Er nahm einen tiefen Schluck von dem Bier und schaute auf seine Taschenuhr. Elf Minuten nach. Früher Morgen, Sommer und Leute, die zu spät kamen. Das perfekte Dreiergespann, um ihm die Laune zu verhageln.

Und wenn er bei dieser verdammten Hitze erst einmal schlechte Laune hatte, würde das den Rest des Tages auch so bleiben.

Er zwang sich ein Grinsen aufs Gesicht und blickte auf die leere Kneipe. »Du musst keine schlechte Laune haben«, sagte er. »Kopf hoch. Es könnte schlimmer sein. Du könntest draußen sein.«

»Guter Punkt«, antwortete er sich selbst und setzte eine ernste Miene auf. »Außerdem gibt es hier drinnen Bier vom Fass, und der Besitzer taucht erst gegen Mittag auf.«

»Du«, sagte er mit seiner glücklichen Stimme, als er den Rest seines Bieres austrank und sich hinter die Bar begab, um sein Glas nachzufüllen, »wirst sehr betrunken sein.«

»Ja. Ja, das werde ich.«

Er fragte sich häufig, was die Leute wohl dachten, wenn sie mitbekamen, wie er Selbstgespräche führte. Wahrscheinlich, dass er ein Irrer war. Aber als junger Mann war er viel allein gewesen, und Dinge laut auszusprechen, half ihm, seine Gedanken zu ordnen und die Langeweile in den langen, heißen fatrastanischen Nächten zu bekämpfen.
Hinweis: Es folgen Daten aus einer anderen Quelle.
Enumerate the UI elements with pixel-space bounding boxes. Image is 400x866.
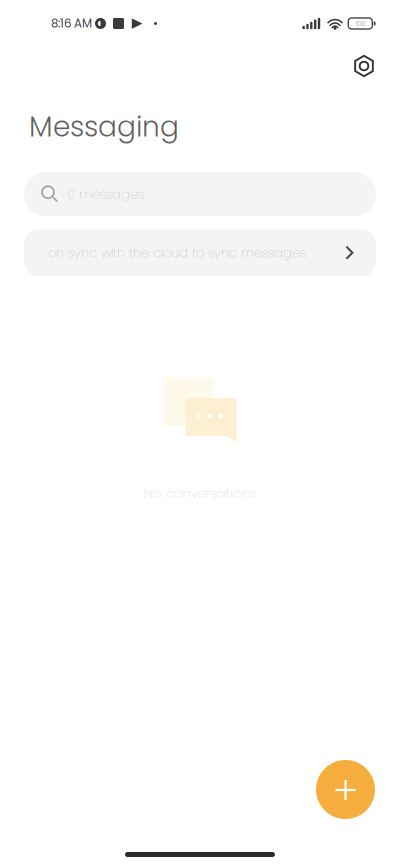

Außerdem war es in seinem Beruf besser, die Leute auf Abstand zu halten.

Er war bereits bei seinem dritten Bier, als die Tür endlich aufging und ein junger Mann auftauchte. Zögerlich warf er einen Blick in die Kneipe, die Beine angespannt, als würde er gleich davonlaufen wollen. Er warf einen Blick über die Schulter, bevor er rief: »Hallo?«

»Ja, ich bin hier drüben«, sagte Michel und winkte. »Du bist zu spät.«

»Ich konnte den Ort nicht finden.«

»Dumme Ausrede.«

»Wie bitte?«

Michel hielt sein Bier hoch und betrachtete den jungen Mann durch das Glas. Den jungen Mann? Den Jungen, das traf es eher. Er konnte nicht älter als sechzehn sein, er hatte kaum Haare am Kinn. Er war klein für sein Alter und ein bisschen übergewichtig, aber er hatte die Art von Allerweltsgesicht, mit der er in der Menge untertauchen konnte. Ganz ähnlich wie Michel, was keine Überraschung war. Immerhin war das das Erste, wonach die Blackhats bei einem Spion Ausschau hielten.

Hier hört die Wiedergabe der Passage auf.